Credit Reports are EXCLUDING Negative Information and Raising FICO Scores
Updates to the types of information that the major credit reporting firms use in creating a credit score could soon improve the scores for millions of Americans. The three firms, Equifax, TransUnion, and Experian recently decided that they would no longer use certain negative reports in their credit scores. Specifically, Tax liens and Civil Judgments will be excluded from reports if certain information is unavailable to the firms. Here are 3 things you need to know about the new rules allowing credit reports to exclude negative information and boosting FICO scores, and how they might affect you.
- This will only apply if the information that the firm has about the tax lien or civil judgment is missing some information. If the report includes full name, address, date of birth, and SSN, then the information will stay. However, frequently reports are made without this information. It is projected that over 10 million people will see moderate improvements to their credit score, and over half a million could see substantial gains of 40 points or more.
- The boost could make a definite difference in loan approvals. A 40 point gain could easily mean the difference between approval and denial for a loan. And while this is great news for consumers with shaky credit, lenders might be wary. Those with tax liens and civil judgments against them have been estimated to be twice as likely as those without to default on loans.

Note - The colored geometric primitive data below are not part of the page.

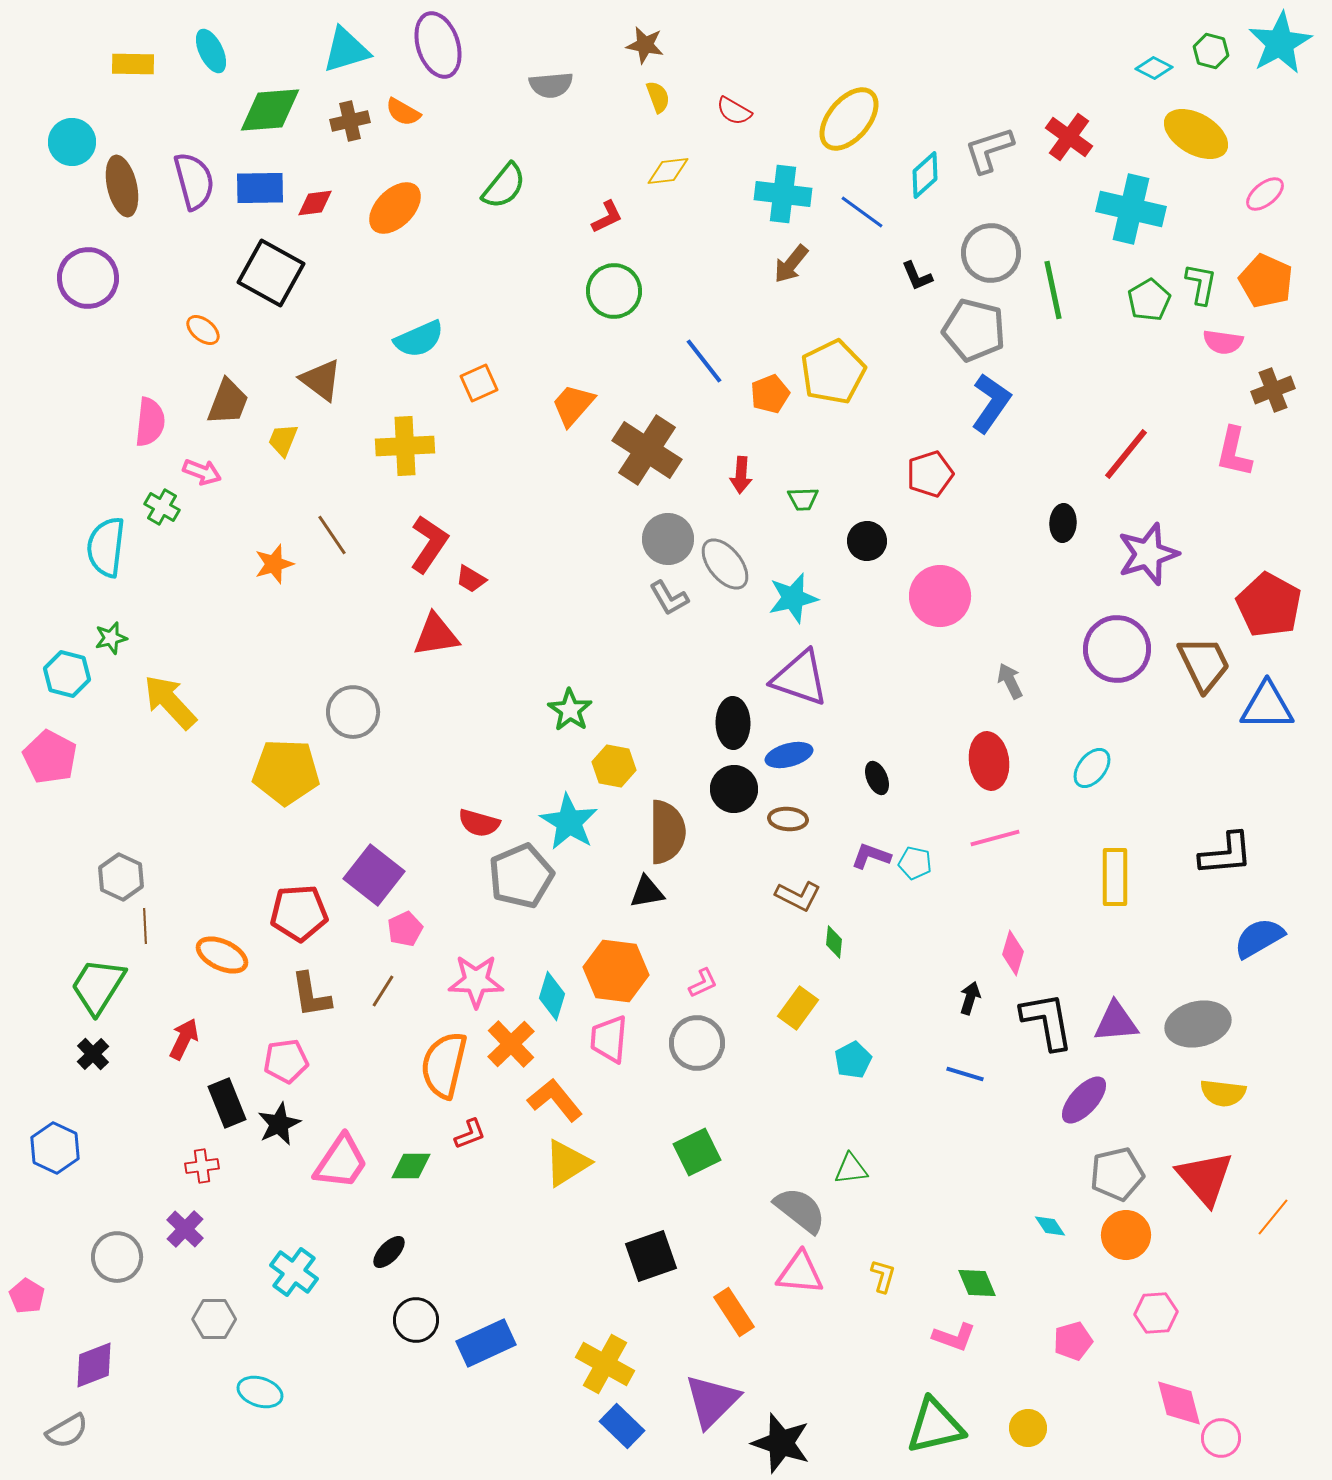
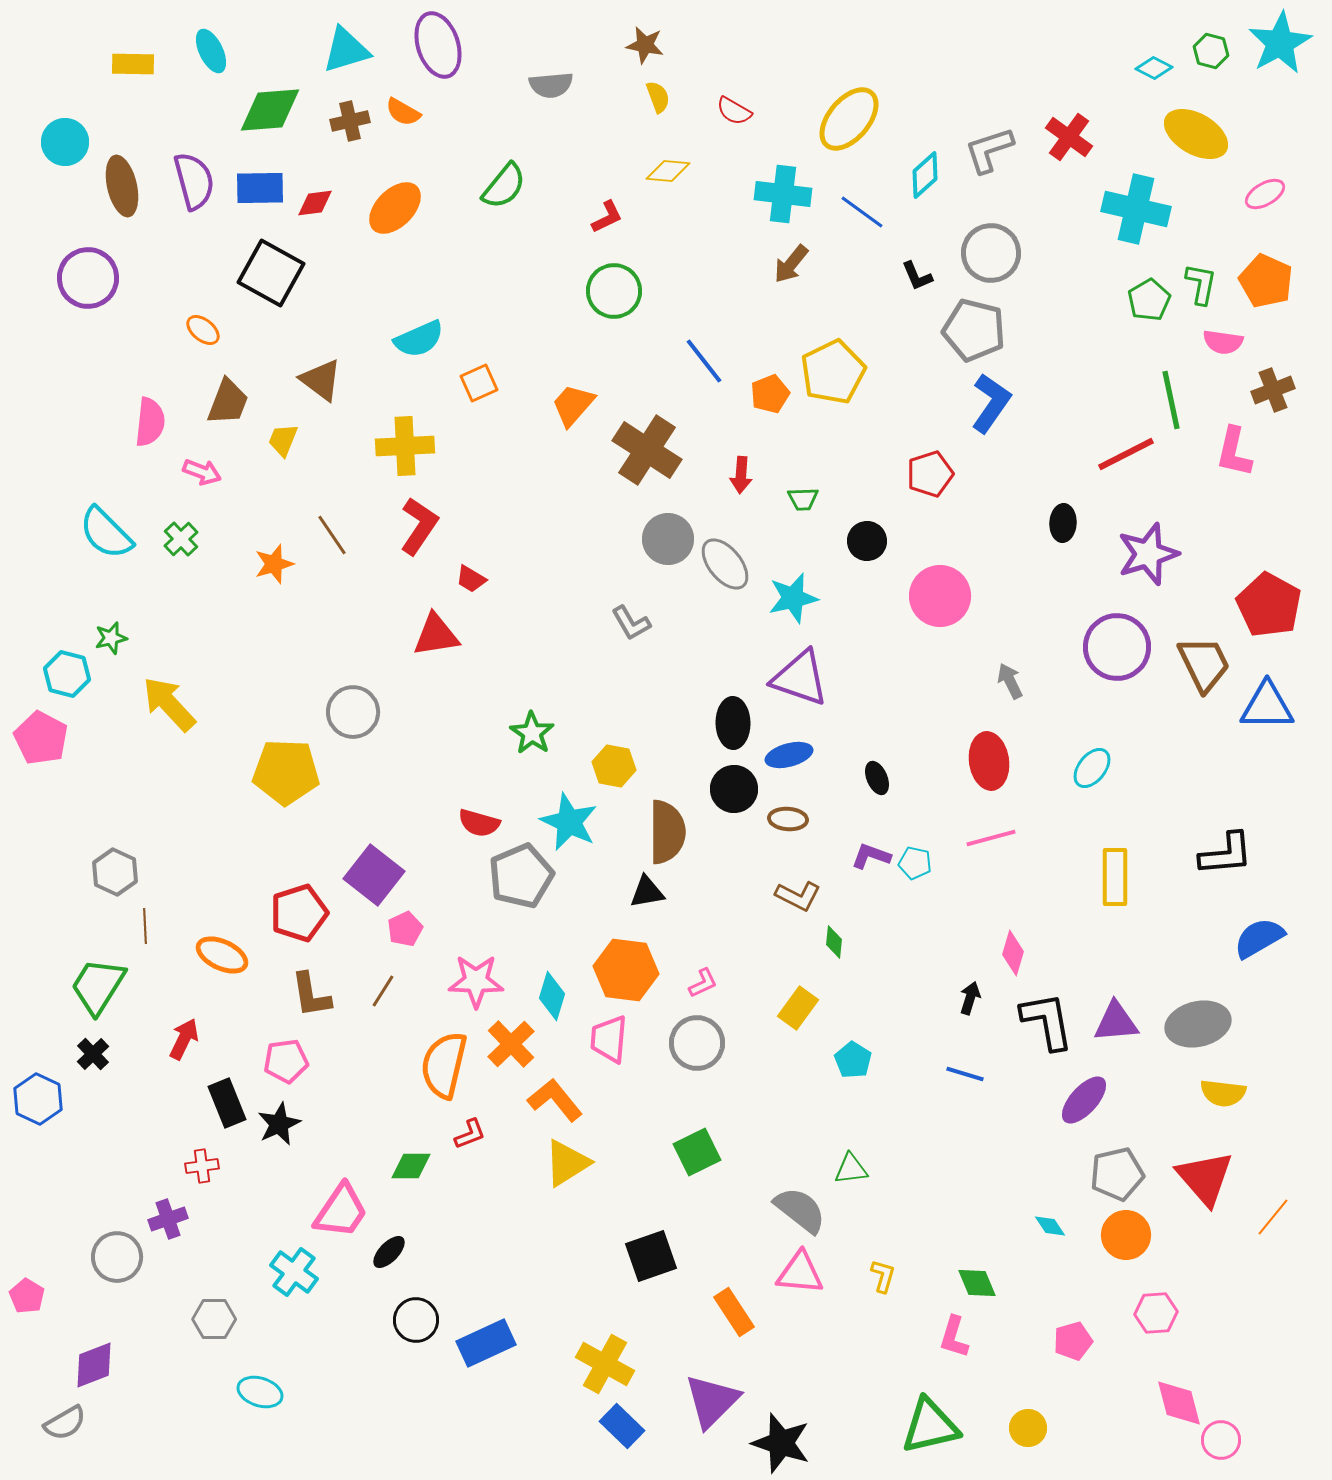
cyan circle at (72, 142): moved 7 px left
yellow diamond at (668, 171): rotated 12 degrees clockwise
pink ellipse at (1265, 194): rotated 9 degrees clockwise
cyan cross at (1131, 209): moved 5 px right
green line at (1053, 290): moved 118 px right, 110 px down
red line at (1126, 454): rotated 24 degrees clockwise
green cross at (162, 507): moved 19 px right, 32 px down; rotated 16 degrees clockwise
red L-shape at (429, 544): moved 10 px left, 18 px up
cyan semicircle at (106, 547): moved 14 px up; rotated 52 degrees counterclockwise
gray L-shape at (669, 598): moved 38 px left, 25 px down
purple circle at (1117, 649): moved 2 px up
yellow arrow at (170, 702): moved 1 px left, 2 px down
green star at (570, 710): moved 38 px left, 23 px down
pink pentagon at (50, 757): moved 9 px left, 19 px up
cyan star at (569, 822): rotated 6 degrees counterclockwise
pink line at (995, 838): moved 4 px left
gray hexagon at (121, 877): moved 6 px left, 5 px up
red pentagon at (299, 913): rotated 14 degrees counterclockwise
orange hexagon at (616, 971): moved 10 px right, 1 px up
cyan pentagon at (853, 1060): rotated 12 degrees counterclockwise
blue hexagon at (55, 1148): moved 17 px left, 49 px up
pink trapezoid at (341, 1162): moved 49 px down
purple cross at (185, 1229): moved 17 px left, 10 px up; rotated 27 degrees clockwise
pink L-shape at (954, 1337): rotated 87 degrees clockwise
green triangle at (935, 1426): moved 5 px left
gray semicircle at (67, 1431): moved 2 px left, 8 px up
pink circle at (1221, 1438): moved 2 px down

- The new rule will go in effect July 1, so if you know that you have these on your record, check your credit after this time. If you see a substantial improvement, don’t sleep on it. Use your improved credit to increase your financial stability. That said, If you are a lender, you might need to remember the adjustments, and keep them in mind when assessing credit worthiness. You now have less information to work with.
The impact of this change will obviously not be seen until the rule is put into effect and credit scores begin to change, but there are some things that we should keep in mind. First, public information can still be used to determine if, for example, someone has a civil judgement against them. The change in rules will boost their credit score, but lenders could still look this information up. Second, this will hopefully decrease the number of people with incorrect information on their credit reports. Removing items this way shows that the CRAs are paying attention to a current problem:the number of complaints that they receive about incorrect credit report info.